-------- Recorded data --------
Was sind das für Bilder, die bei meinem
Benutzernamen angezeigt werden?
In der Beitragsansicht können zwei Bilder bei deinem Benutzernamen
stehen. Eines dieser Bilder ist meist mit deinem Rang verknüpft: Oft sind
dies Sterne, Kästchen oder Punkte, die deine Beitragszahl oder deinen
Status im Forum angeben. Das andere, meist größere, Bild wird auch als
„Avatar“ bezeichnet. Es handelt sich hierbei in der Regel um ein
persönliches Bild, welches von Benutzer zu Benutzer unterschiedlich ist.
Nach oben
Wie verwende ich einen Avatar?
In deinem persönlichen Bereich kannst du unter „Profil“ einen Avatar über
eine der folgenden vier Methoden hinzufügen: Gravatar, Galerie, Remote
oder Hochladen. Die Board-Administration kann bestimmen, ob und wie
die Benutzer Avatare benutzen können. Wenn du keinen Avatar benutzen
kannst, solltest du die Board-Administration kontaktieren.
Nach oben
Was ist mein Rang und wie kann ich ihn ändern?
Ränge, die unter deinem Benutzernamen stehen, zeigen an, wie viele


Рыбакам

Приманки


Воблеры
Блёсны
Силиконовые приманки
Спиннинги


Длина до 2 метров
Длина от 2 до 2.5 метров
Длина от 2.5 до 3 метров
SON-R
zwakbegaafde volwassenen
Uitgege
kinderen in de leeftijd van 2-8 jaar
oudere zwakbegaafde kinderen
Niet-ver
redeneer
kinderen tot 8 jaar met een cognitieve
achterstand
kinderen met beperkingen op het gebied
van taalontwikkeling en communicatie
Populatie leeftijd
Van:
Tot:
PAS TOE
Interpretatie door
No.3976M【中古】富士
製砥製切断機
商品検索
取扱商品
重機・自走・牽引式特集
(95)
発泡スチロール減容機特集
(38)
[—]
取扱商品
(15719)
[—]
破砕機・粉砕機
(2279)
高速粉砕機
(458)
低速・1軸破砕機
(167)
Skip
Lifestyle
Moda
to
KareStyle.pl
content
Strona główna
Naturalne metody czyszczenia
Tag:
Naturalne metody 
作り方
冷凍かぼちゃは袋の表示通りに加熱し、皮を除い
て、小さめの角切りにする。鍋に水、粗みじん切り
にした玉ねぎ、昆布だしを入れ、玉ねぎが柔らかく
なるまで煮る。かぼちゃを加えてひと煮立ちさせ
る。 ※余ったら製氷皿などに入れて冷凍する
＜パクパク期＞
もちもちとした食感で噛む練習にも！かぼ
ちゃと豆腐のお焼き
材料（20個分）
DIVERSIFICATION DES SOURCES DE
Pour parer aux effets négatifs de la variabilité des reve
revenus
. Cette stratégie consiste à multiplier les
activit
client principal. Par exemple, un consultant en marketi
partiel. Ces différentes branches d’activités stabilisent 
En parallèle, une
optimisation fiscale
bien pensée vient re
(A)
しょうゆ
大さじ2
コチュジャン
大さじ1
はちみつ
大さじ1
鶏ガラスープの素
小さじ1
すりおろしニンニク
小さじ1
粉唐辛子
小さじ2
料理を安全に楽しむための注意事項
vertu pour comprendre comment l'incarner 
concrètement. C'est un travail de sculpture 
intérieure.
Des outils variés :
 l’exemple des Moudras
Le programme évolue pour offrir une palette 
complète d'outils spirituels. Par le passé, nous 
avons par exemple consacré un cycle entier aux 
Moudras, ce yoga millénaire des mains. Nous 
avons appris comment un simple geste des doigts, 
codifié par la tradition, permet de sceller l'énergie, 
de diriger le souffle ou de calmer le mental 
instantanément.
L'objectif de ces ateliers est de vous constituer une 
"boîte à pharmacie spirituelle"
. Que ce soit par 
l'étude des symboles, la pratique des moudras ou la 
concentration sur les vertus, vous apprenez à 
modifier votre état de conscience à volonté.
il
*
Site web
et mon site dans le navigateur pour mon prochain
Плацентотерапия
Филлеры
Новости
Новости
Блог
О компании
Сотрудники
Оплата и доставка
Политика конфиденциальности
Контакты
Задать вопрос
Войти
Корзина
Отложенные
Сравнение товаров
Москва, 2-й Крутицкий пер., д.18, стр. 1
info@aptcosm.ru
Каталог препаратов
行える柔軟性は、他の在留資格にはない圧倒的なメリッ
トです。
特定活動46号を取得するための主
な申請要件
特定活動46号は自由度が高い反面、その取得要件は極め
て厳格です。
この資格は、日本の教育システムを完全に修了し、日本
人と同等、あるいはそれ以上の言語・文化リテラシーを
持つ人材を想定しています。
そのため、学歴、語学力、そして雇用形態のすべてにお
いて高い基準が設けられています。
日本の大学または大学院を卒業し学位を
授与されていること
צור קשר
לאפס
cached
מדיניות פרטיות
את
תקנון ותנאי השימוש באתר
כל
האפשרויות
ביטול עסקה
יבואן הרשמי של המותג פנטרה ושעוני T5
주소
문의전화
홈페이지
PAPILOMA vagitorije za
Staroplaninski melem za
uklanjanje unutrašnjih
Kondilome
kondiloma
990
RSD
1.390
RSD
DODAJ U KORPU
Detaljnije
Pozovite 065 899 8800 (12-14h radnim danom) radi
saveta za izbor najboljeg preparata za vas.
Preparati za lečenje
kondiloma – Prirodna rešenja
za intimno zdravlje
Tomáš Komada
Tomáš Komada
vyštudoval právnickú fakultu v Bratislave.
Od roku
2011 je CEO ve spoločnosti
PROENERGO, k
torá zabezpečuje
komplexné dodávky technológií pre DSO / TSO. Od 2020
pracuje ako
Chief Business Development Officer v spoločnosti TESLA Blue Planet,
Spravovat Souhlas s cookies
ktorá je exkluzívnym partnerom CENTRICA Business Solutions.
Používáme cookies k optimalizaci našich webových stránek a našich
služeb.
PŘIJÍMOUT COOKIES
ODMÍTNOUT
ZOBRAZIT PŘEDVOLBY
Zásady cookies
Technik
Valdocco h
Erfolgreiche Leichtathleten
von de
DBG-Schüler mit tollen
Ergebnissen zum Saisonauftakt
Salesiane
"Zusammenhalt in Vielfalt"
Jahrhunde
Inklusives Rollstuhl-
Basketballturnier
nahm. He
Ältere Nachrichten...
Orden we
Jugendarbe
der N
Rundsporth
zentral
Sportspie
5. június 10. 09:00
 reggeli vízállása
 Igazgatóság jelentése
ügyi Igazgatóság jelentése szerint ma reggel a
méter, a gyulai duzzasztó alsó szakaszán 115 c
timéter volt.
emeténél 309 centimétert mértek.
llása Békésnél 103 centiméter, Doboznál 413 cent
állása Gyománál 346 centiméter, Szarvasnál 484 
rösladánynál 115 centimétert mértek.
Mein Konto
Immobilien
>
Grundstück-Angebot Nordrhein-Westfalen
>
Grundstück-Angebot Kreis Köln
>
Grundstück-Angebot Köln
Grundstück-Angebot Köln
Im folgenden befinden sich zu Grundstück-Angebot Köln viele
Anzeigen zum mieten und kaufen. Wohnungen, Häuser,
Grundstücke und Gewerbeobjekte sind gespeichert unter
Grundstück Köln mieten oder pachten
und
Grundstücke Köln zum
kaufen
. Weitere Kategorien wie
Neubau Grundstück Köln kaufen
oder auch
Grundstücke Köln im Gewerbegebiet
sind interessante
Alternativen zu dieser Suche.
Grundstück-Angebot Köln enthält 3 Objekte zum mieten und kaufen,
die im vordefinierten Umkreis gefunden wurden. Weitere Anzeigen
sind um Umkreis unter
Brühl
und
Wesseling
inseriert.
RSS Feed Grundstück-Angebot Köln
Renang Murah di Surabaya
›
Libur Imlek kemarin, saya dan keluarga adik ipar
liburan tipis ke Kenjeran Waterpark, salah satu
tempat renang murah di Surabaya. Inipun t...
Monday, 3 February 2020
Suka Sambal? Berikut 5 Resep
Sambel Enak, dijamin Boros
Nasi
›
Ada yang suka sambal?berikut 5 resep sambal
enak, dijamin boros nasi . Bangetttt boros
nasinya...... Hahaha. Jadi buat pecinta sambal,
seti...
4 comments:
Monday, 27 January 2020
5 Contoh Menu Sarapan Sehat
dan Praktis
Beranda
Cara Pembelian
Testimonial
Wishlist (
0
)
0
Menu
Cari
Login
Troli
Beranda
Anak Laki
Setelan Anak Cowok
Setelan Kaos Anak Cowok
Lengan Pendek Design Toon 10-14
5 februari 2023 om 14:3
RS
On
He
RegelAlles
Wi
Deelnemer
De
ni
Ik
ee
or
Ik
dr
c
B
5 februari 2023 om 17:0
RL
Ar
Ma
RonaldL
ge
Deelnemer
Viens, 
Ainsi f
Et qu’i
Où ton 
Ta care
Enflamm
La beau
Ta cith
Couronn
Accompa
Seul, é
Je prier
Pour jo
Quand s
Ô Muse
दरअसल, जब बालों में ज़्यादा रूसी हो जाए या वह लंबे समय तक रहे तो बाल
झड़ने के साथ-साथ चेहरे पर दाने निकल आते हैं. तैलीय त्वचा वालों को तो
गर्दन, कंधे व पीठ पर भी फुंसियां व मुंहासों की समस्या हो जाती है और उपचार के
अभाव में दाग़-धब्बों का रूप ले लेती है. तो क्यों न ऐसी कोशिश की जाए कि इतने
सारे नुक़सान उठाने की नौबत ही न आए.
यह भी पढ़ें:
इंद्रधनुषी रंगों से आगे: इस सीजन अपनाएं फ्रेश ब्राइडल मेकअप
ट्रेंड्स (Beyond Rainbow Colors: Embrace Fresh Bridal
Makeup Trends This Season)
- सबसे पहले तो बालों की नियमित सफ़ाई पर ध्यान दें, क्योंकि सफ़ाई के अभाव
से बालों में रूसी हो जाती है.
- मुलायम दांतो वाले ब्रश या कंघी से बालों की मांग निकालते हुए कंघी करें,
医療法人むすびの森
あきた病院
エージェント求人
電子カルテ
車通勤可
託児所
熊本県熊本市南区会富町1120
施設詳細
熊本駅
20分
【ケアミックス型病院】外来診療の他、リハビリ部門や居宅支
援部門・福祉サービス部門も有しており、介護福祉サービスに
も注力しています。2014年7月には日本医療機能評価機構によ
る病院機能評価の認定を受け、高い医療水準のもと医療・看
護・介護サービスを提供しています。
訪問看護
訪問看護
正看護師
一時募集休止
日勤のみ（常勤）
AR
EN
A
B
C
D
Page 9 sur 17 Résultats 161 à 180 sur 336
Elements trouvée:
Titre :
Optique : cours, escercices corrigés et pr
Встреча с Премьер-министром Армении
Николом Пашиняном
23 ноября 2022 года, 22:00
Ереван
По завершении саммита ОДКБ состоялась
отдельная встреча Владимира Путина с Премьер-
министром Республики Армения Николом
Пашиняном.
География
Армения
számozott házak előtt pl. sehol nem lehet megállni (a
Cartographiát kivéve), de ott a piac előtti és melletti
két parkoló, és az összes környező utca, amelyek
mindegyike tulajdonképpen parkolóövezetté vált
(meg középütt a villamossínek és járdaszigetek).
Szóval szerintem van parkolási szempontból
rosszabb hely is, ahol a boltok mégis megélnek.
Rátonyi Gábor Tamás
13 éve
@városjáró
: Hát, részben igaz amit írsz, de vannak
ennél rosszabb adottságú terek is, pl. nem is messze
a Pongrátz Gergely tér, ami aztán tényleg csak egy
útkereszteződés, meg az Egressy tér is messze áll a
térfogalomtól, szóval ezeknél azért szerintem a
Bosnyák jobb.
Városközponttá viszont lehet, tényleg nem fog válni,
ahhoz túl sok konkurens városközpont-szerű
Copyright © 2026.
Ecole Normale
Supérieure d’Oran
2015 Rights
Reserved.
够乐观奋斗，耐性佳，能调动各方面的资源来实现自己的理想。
--------
== Required action ==
Please restate, word for word, the lines of the entries that run from the first line through the one holding "client principal. Par", and add nothing.

== Exercise response ==
Was sind das für Bilder, die bei meinem
Benutzernamen angezeigt werden?
In der Beitragsansicht können zwei Bilder bei deinem Benutzernamen
stehen. Eines dieser Bilder ist meist mit deinem Rang verknüpft: Oft sind
dies Sterne, Kästchen oder Punkte, die deine Beitragszahl oder deinen
Status im Forum angeben. Das andere, meist größere, Bild wird auch als
„Avatar“ bezeichnet. Es handelt sich hierbei in der Regel um ein
persönliches Bild, welches von Benutzer zu Benutzer unterschiedlich ist.
Nach oben
Wie verwende ich einen Avatar?
In deinem persönlichen Bereich kannst du unter „Profil“ einen Avatar über
eine der folgenden vier Methoden hinzufügen: Gravatar, Galerie, Remote
oder Hochladen. Die Board-Administration kann bestimmen, ob und wie
die Benutzer Avatare benutzen können. Wenn du keinen Avatar benutzen
kannst, solltest du die Board-Administration kontaktieren.
Nach oben
Was ist mein Rang und wie kann ich ihn ändern?
Ränge, die unter deinem Benutzernamen stehen, zeigen an, wie viele


Рыбакам

Приманки


Воблеры
Блёсны
Силиконовые приманки
Спиннинги


Длина до 2 метров
Длина от 2 до 2.5 метров
Длина от 2.5 до 3 метров
SON-R
zwakbegaafde volwassenen
Uitgege
kinderen in de leeftijd van 2-8 jaar
oudere zwakbegaafde kinderen
Niet-ver
redeneer
kinderen tot 8 jaar met een cognitieve
achterstand
kinderen met beperkingen op het gebied
van taalontwikkeling en communicatie
Populatie leeftijd
Van:
Tot:
PAS TOE
Interpretatie door
No.3976M【中古】富士
製砥製切断機
商品検索
取扱商品
重機・自走・牽引式特集
(95)
発泡スチロール減容機特集
(38)
[—]
取扱商品
(15719)
[—]
破砕機・粉砕機
(2279)
高速粉砕機
(458)
低速・1軸破砕機
(167)
Skip
Lifestyle
Moda
to
KareStyle.pl
content
Strona główna
Naturalne metody czyszczenia
Tag:
Naturalne metody 
作り方
冷凍かぼちゃは袋の表示通りに加熱し、皮を除い
て、小さめの角切りにする。鍋に水、粗みじん切り
にした玉ねぎ、昆布だしを入れ、玉ねぎが柔らかく
なるまで煮る。かぼちゃを加えてひと煮立ちさせ
る。 ※余ったら製氷皿などに入れて冷凍する
＜パクパク期＞
もちもちとした食感で噛む練習にも！かぼ
ちゃと豆腐のお焼き
材料（20個分）
DIVERSIFICATION DES SOURCES DE
Pour parer aux effets négatifs de la variabilité des reve
revenus
. Cette stratégie consiste à multiplier les
activit
client principal. Par exemple, un consultant en marketi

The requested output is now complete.